*** Block opens ***

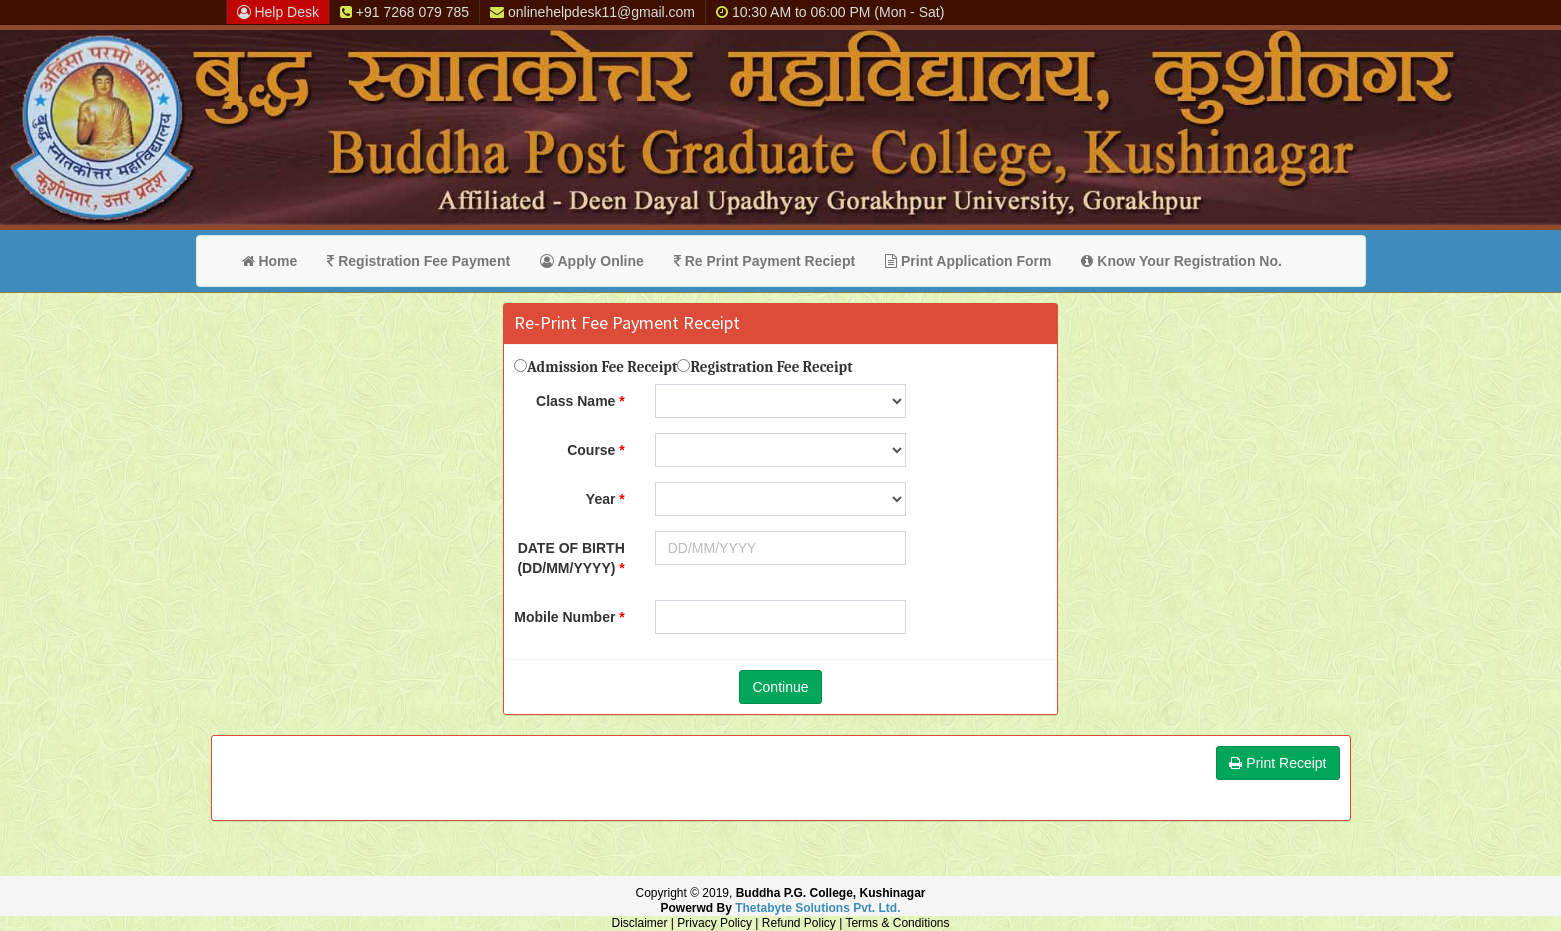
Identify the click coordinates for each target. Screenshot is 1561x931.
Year (601, 499)
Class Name (575, 401)
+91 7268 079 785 (404, 12)
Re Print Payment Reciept (764, 261)
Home (270, 261)
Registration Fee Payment (418, 261)
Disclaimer (640, 923)
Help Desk (278, 12)
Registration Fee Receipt (771, 367)
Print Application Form (968, 261)
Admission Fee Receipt (602, 367)
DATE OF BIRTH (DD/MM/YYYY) (570, 558)
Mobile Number (564, 617)
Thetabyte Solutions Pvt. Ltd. (817, 908)
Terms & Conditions (897, 923)
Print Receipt (1277, 763)
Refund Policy (799, 923)
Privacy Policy (714, 923)
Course (591, 450)
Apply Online (592, 261)
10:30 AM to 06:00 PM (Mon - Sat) (830, 12)
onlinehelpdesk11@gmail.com (592, 12)
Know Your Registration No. (1181, 261)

*** Block closes ***

◆ **DIRECTIONS FOR THIS TASK**
Transcribe, word for word, only the material from its opening line through the line containing "Mobile Number (564, 617)", both ends included, and omit the pictures.

◆ **SOLVED EXERCISE**
Identify the click coordinates for each target. Screenshot is 1561x931.
Year (601, 499)
Class Name (575, 401)
+91 7268 079 785 (404, 12)
Re Print Payment Reciept (764, 261)
Home (270, 261)
Registration Fee Payment (418, 261)
Disclaimer (640, 923)
Help Desk (278, 12)
Registration Fee Receipt (771, 367)
Print Application Form (968, 261)
Admission Fee Receipt (602, 367)
DATE OF BIRTH (DD/MM/YYYY) (570, 558)
Mobile Number (564, 617)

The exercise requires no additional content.